**Q. Write an 8085 program and draw a flowchart to find 2’s complement of a 16-bit numbe**r.(8085 Microprocessor Program)

**Flowchart/Algorithm**

**Program**

Address |
Mnemonics |
Operand |
Opcode |
Comments |

2000 | LHLD | 3000H | 2A | Load H-L pair with data from 3000H. |

2001 | 00 | |||

2002 | 30 | |||

2003 | MOV | A, L | 7D | Move the lower-order from reg. L to reg. A. |

2004 | CMA | 2F | Complement accumulator. | |

2005 | MOV | L, A | 6F | Move the result from reg. A to reg. L. |

2006 | MOV | A, H | 7C | Move the higher-order from reg. H to reg. A. |

2007 | CMA | 2F | Complement accumulator. | |

2008 | MOV | H, A | 67 | Move the result from reg. A to reg. H. |

2009 | INX | H | 23 | Increment H-L pair to find 2’s complement. |

200A | SHLD | 3002H | 22 | Store the result at address 3002H. |

200B | 02 | |||

200C | 30 | |||

200D | HLT | 76 | HALT |

**Output**

*Before Execution:*

3000H: 12H

3001H: 05H

*After Execution:*

3002H: EEH

3003H: FAH

**Program Explanation**

- This program finds the 2’s complement of a 16-bit number stored in memory locations 3000H-3001H.
- There is no direct way to find 2’s complement of the 16-bit number.

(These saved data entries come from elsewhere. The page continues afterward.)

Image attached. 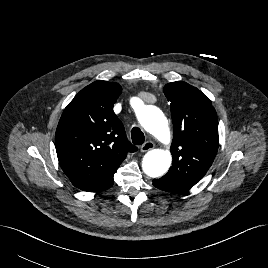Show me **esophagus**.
<instances>
[{
	"mask_svg": "<svg viewBox=\"0 0 268 268\" xmlns=\"http://www.w3.org/2000/svg\"><path fill=\"white\" fill-rule=\"evenodd\" d=\"M154 146H155V145H154V143H153L152 141L145 142V143L141 146L140 151H141V152H147V151L153 149Z\"/></svg>",
	"mask_w": 268,
	"mask_h": 268,
	"instance_id": "obj_1",
	"label": "esophagus"
}]
</instances>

Therefore, this can be accomplished by finding the 1’s complement of two 8-bit numbers and then incrementing it to get 2’s complement.
- Let us assume that the operand stored at memory locations 3000H-3001H is 12H-05H.
- The operand is loaded into H-L pair from memory locations 3000H-3001H.
- The lower-order is moved from register L to accumulator.
- Its complement is found by using CMA instruction.
- The result obtained is moved back to register L.
- Then, the higher-order is moved from register H to accumulator.
- Its complement is found by using CMA instruction.
- The result obtained is moved back to register H.
- H-L pair is incremented to get 2’s complement.
- Now, the final result is in H-L pair.
- The result is stored from H-L pair to memory locations 3002H-3003H.